*** LISTED RECORDS

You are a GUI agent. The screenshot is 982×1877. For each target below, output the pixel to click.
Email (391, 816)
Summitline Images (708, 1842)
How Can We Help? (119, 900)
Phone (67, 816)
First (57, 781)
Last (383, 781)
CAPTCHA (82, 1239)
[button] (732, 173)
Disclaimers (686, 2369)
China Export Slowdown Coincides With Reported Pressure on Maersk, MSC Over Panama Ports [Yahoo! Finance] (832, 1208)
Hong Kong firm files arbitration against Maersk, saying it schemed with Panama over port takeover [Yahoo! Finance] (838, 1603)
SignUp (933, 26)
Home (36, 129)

******

* _ABOUT THIS EXERCISE_: Including any blank lines, repeat the data exactly.

* _EXERCISE RESULT_:
You are a GUI agent. The screenshot is 982×1877. For each target below, output the pixel to click.
Email (391, 816)
Summitline Images (708, 1842)
How Can We Help? (119, 900)
Phone (67, 816)
First (57, 781)
Last (383, 781)
CAPTCHA (82, 1239)
[button] (732, 173)
Disclaimers (686, 2369)
China Export Slowdown Coincides With Reported Pressure on Maersk, MSC Over Panama Ports [Yahoo! Finance] (832, 1208)
Hong Kong firm files arbitration against Maersk, saying it schemed with Panama over port takeover [Yahoo! Finance] (838, 1603)
SignUp (933, 26)
Home (36, 129)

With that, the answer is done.